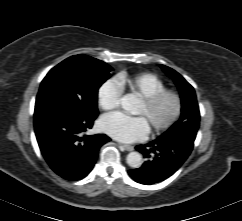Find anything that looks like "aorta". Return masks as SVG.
<instances>
[{
    "label": "aorta",
    "instance_id": "obj_1",
    "mask_svg": "<svg viewBox=\"0 0 242 221\" xmlns=\"http://www.w3.org/2000/svg\"><path fill=\"white\" fill-rule=\"evenodd\" d=\"M136 103V98L131 94H127L121 98V106L126 111H132ZM126 162L131 168H140L143 163L142 155L136 151L130 152L126 157Z\"/></svg>",
    "mask_w": 242,
    "mask_h": 221
}]
</instances>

★ ★ ★

◆ **Assigned task**:
Please copy the entries in full. Leave each image out.

◆ **Answer area**:
Find anything that looks like "aorta". Return masks as SVG.
<instances>
[{
    "label": "aorta",
    "instance_id": "obj_1",
    "mask_svg": "<svg viewBox=\"0 0 242 221\" xmlns=\"http://www.w3.org/2000/svg\"><path fill=\"white\" fill-rule=\"evenodd\" d=\"M136 103V98L131 94H127L121 98V106L126 111H132ZM126 162L131 168H140L143 163L142 155L136 151L130 152L126 157Z\"/></svg>",
    "mask_w": 242,
    "mask_h": 221
}]
</instances>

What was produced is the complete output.